Angin malam berhembus pelan, menyibakkan rambut hitam Lin Xuan dan jubah sutra Mu Qingxue, membiarkan keduanya terdiam dalam harmoni aneh di bawah rembulan.
"Kekaisaran Naga Azure tidak akan membiarkan penghinaan hari ini berlalu begitu saja," ucap Mu Qingxue memecah keheningan, nada suaranya kembali serius. "Huangfu Yun adalah putra kesayangan Kaisar. Mereka memiliki tiga kultivator Alam Nascent Soul. Sekte Pedang Bintang mungkin bisa melindungimu di dalam gunung ini, tapi jika kau keluar, kau akan langsung diburu."
"Terima kasih atas peringatannya. Tapi aku tidak berencana bersembunyi di sini selamanya," jawab Lin Xuan santai.
"Aku tahu kau tidak akan," Mu Qingxue mengeluarkan sebuah perkamen kuno yang memancarkan cahaya biru redup dari cincinnya. "Karena itulah aku datang malam ini.

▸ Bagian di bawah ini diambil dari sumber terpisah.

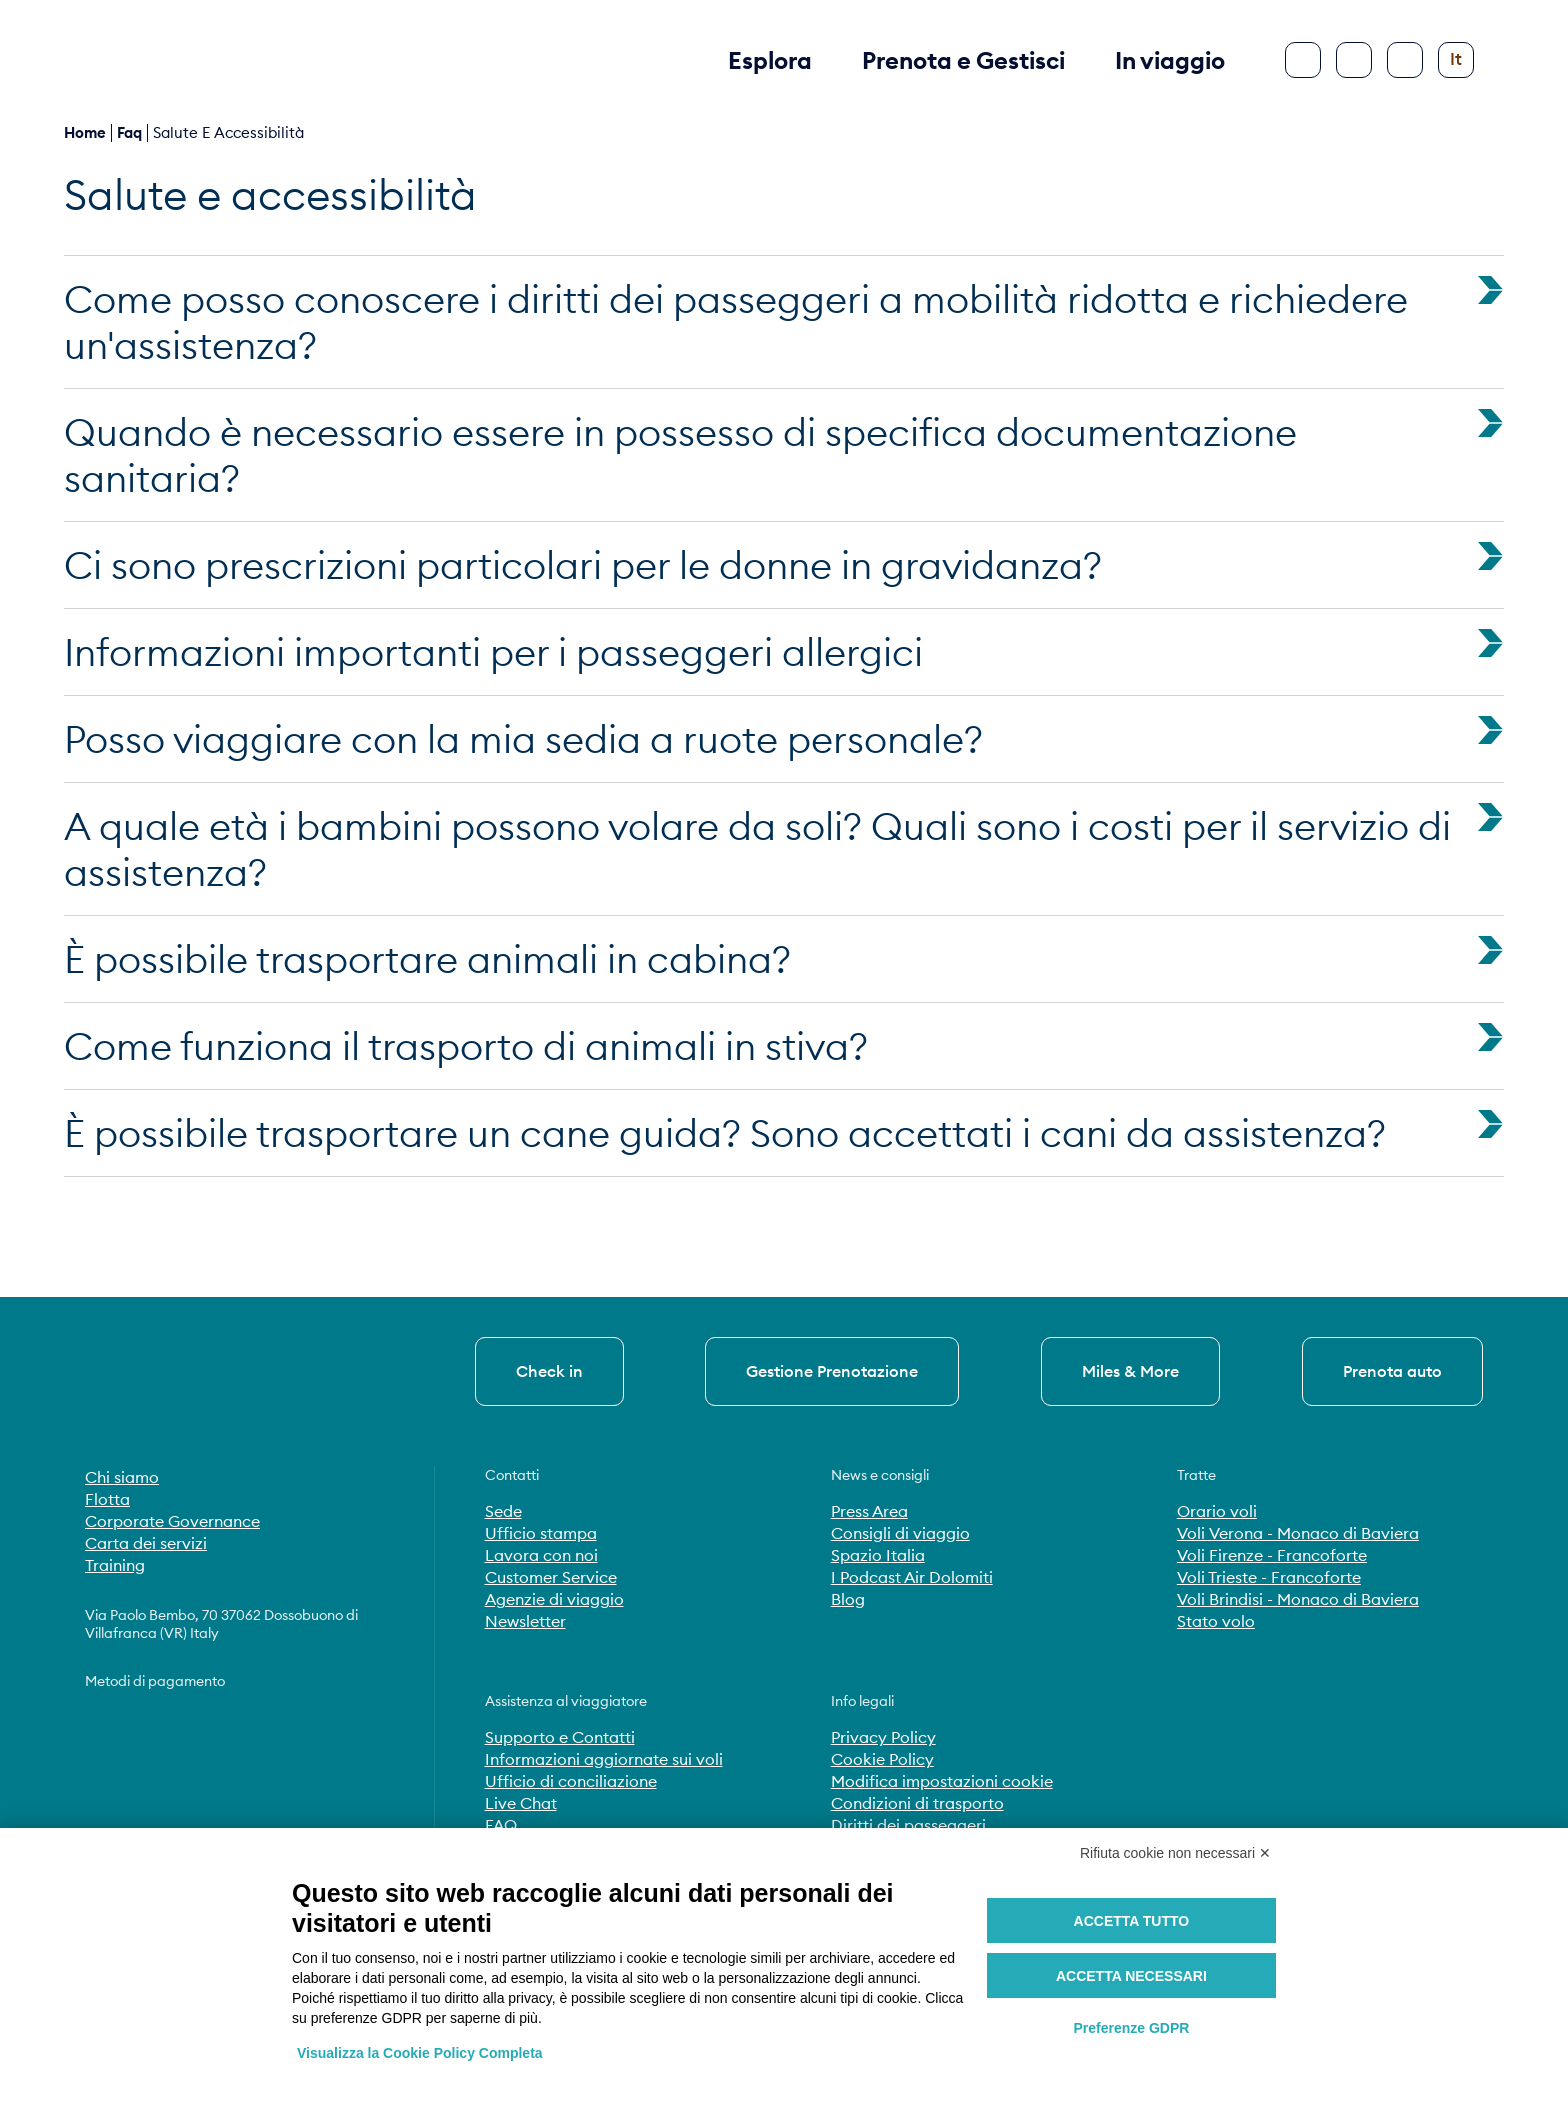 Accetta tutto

Guruku ingin membalas budi atas 'energi misterius' di teratai itu. Tiga bulan lagi, di Lautan Pasir Kematian di wilayah barat, Makam Kaisar Kuno akan terbuka."
Mata Lin Xuan menyipit. "Makam Kaisar Kuno?"
"Ya. Itu adalah dimensi saku yang ditinggalkan oleh seorang kultivator dari Alam Abadi (Immortal Realm) puluhan ribu tahun lalu. Hanya mereka yang berada di bawah Alam Inti Emas yang bisa masuk, atau ruangannya akan runtuh. Kekaisaran Naga Azure, sekte ini, dan faksi iblis pasti akan mengirimkan para jenius mereka."
Mu Qingxue menyerahkan perkamen itu kepada Lin Xuan. "Ini adalah peta bagian dalam yang hanya dimiliki oleh Istana Es Surgawi. Jika kau berani... jadilah sekutuku di sana. Kita masuk bersama, dan aku akan membantumu menahan pembunuh bayaran dari Kekaisaran Naga Azure. Sebagai gantinya, jika kita menemukan Api Spiritual Kuno di sana, itu milik Istana Es Surgawi."
Lin Xuan menerima perkamen itu, jari-jarinya secara tak sengaja bersentuhan dengan jari Mu Qingxue yang dingin nan lembut. Keduanya menahan napas sejenak, namun tak ada yang menarik tangannya lebih dulu.
Lin Xuan tersenyum, kali ini sebuah senyuman tulus seorang petualang yang menemukan tantangan baru.
"Menjarah makam dewa kuno bersama seorang dewi es? Tawaran yang sulit ditolak, Nona Mu. Tiga bulan dari sekarang, aku akan menemuimu di gerbang Lautan Pasir Kematian."